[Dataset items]

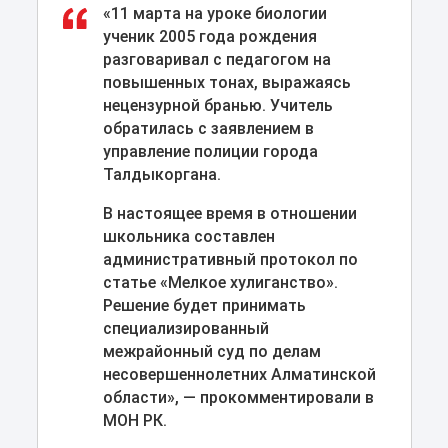
«11 марта на уроке биологии
ученик 2005 года рождения
разговаривал с педагогом на
повышенных тонах, выражаясь
нецензурной бранью. Учитель
обратилась с заявлением в
управление полиции города
Талдыкоргана.
В настоящее время в отношении
школьника составлен
административный протокол по
статье «Мелкое хулиганство».
Решение будет принимать
специализированный
межрайонный суд по делам
несовершеннолетних Алматинской
области», ― прокомментировали в
МОН РК.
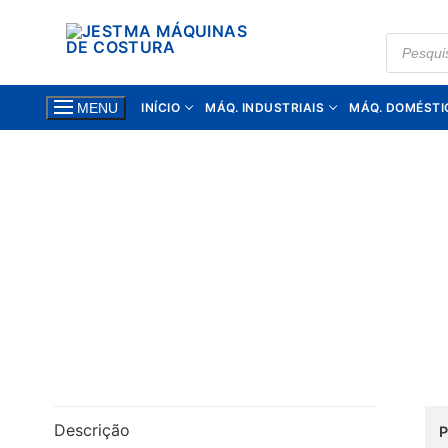
Saltar
para
PRODUC
SEARCH
conteúdo
INÍCIO
MÁQ. INDUSTRIAIS
MÁQ. DOMÉSTI
MENU
Descrição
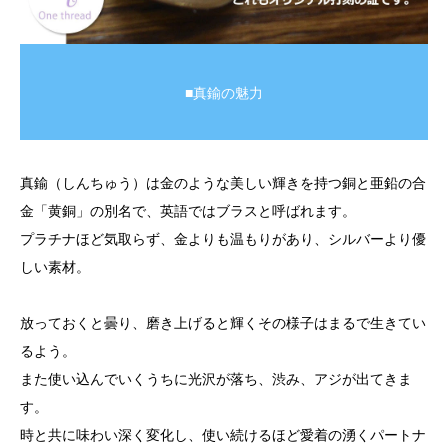
■真鍮の魅力
真鍮（しんちゅう）は金のような美しい輝きを持つ銅と亜鉛の合
金「黄銅」の別名で、英語ではブラスと呼ばれます。
プラチナほど気取らず、金よりも温もりがあり、シルバーより優
しい素材。
放っておくと曇り、磨き上げると輝くその様子はまるで生きてい
るよう。
また使い込んでいくうちに光沢が落ち、渋み、アジが出てきま
す。
時と共に味わい深く変化し、使い続けるほど愛着の湧くパートナ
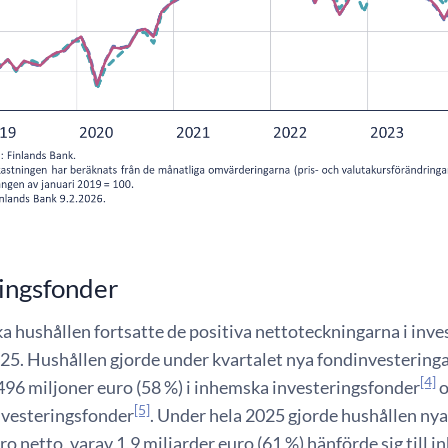
ingsfonder
a hushållen fortsatte de positiva nettoteckningarna i inve
25. Hushållen gjorde under kvartalet nya fondinvesteringar
[4]
496 miljoner euro (58 %) i inhemska investeringsfonder
o
[5]
nvesteringsfonder
. Under hela 2025 gjorde hushållen nya 
ro netto, varav 1,9 miljarder euro (61 %) hänförde sig till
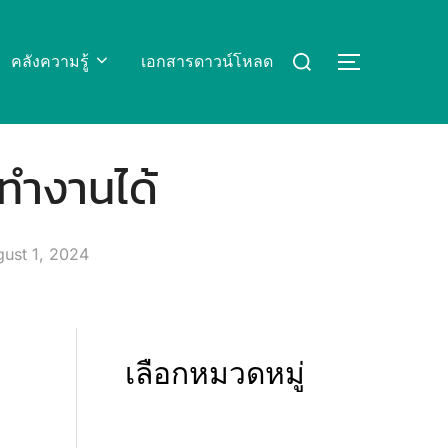
Search
คลังความรู้
เอกสารดาวน์โหลด
TOGGLE S
for:
็ทำงานได้
ted
ust 1, 2024
เลือกหมวดหมู่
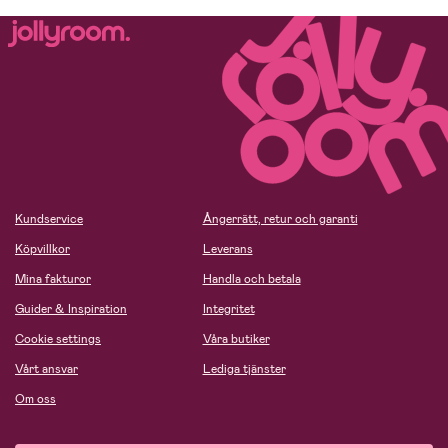
Kundservice
Ångerrätt, retur och garanti
Köpvillkor
Leverans
Mina fakturor
Handla och betala
Guider & Inspiration
Integritet
Cookie settings
Våra butiker
Vårt ansvar
Lediga tjänster
Om oss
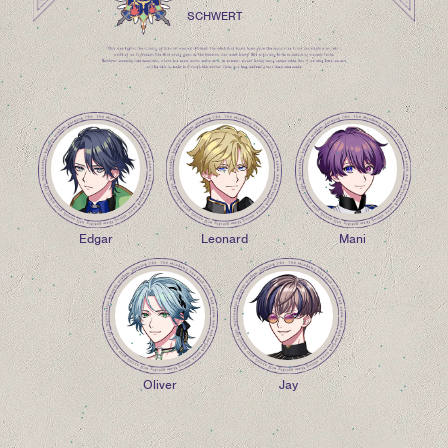
SCHWERT
Edgar
Leonard
Mani
Oliver
Jay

» **Exercise goal**
Repeat word for word the lines starting at the one with "เอกสารดาวน์โหลด" and ending at the final line of the records above, both included; no pictures.

» **Solution for this task**
เอกสารดาวน์โหลด
TOGGLE S
for:
็ทำงานได้
ted
ust 1, 2024
เลือกหมวดหมู่
Kundservice
Ångerrätt, retur och garanti
Köpvillkor
Leverans
Mina fakturor
Handla och betala
Guider & Inspiration
Integritet
Cookie settings
Våra butiker
Vårt ansvar
Lediga tjänster
Om oss
SCHWERT
Edgar
Leonard
Mani
Oliver
Jay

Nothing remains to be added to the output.